Annotation of gene functions
The predicted gene sequences were subjected to BLAST58 alignment with the NR59, COG60, and KEGG61 functional databases. Functional annotations in the GO62 database were compared with the NR database alignment result using Blast2GO63. In addition, the predicted genes were also subjected to COG, KEGG, and GO enrichment analyses.
Comparative genomic analysis
The protein sequences of S. matsudana were aligned with those in related species, including S. suchowensis, S. purpurea, P. trichocarpa, and P. euphratica, to analyze gene duplication within species, gene evolution between species and the classification of species-specific genes. Clustering analysis of gene families was conducted by OrthoMCL64 software.

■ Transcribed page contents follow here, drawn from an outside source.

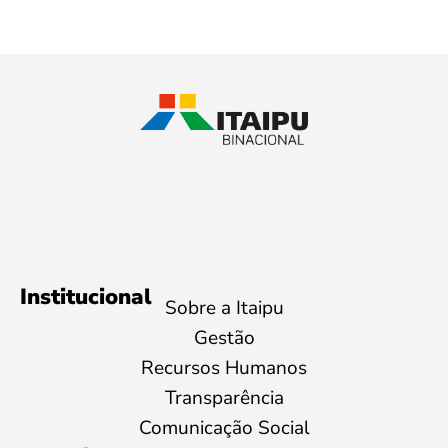
Institucional
Sobre a Itaipu
Gestão
Recursos Humanos
Transparência
Comunicação Social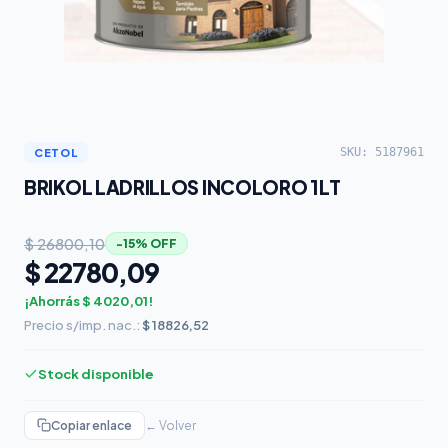
SKU: 5187961
CETOL
BRIKOL LADRILLOS INCOLORO 1LT
$ 26800,10
−15% OFF
$ 22780,09
¡Ahorrás $ 4020,01!
Precio s/imp. nac.:
$ 18826,52
Stock disponible
Copiar enlace
← Volver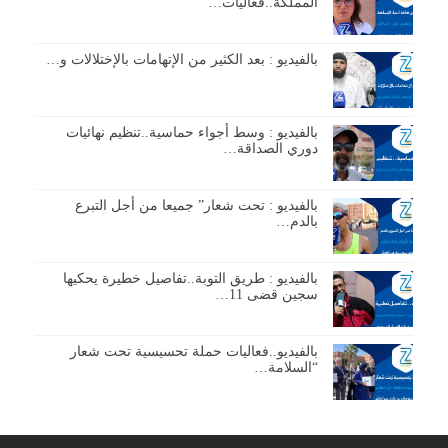
المملكة..فعاليات…
بالفيديو : بعد الكثير من الإتهامات بالإختلالات و…
بالفيديو : وسط أجواء حماسية..تنظيم نهائيات
دوري الصداقة…
بالفيديو : تحت شعار” جميعا من أجل التبرع
بالدم…
بالفيديو : طريق التوبة..تفاصيل خطيرة يحكيها
سجين قضى 11…
بالفيديو..فعاليات حملة تحسيسية تحت شعار
“السلامة…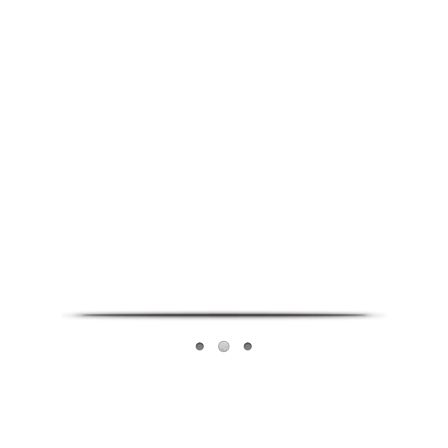
Infoverse Academy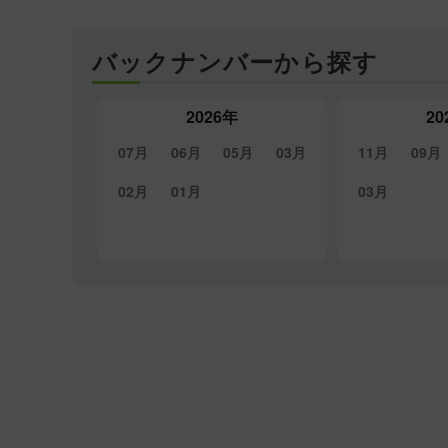
バックナンバーから探す
2026年
20
07月
06月
05月
03月
11月
09月
02月
01月
03月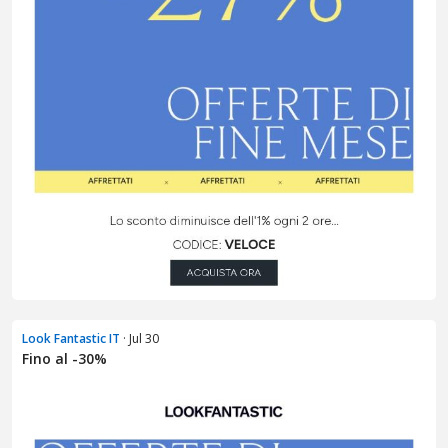
Look Fantastic IT
· Jul 30
Fino al -30%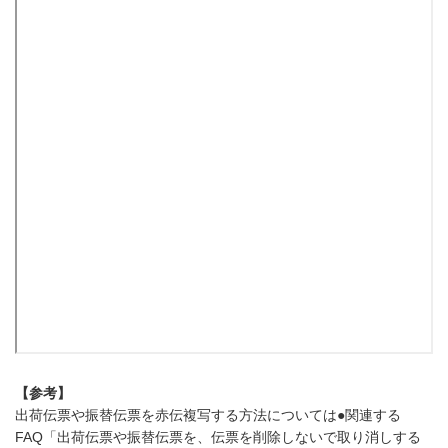
【参考】
出荷伝票や振替伝票を赤伝複写する方法については●関連する
FAQ「出荷伝票や振替伝票を、伝票を削除しないで取り消しする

The 4DTv mutation rate was calculated for each of the homologous gene pairs between and within species. LTR sequences with scores ≥6 were detected in the genome by LTR FINDER43 and PS SCAN65, but the repeated sequences detected by LTR FINDER were filtered. The flanking sequences of LTRs were extracted and aligned with MUSCLE66. The degrees of sequence differences were calculated by DistMat software, with the Kimura model and a 7.3 × 10−9 molecular clock.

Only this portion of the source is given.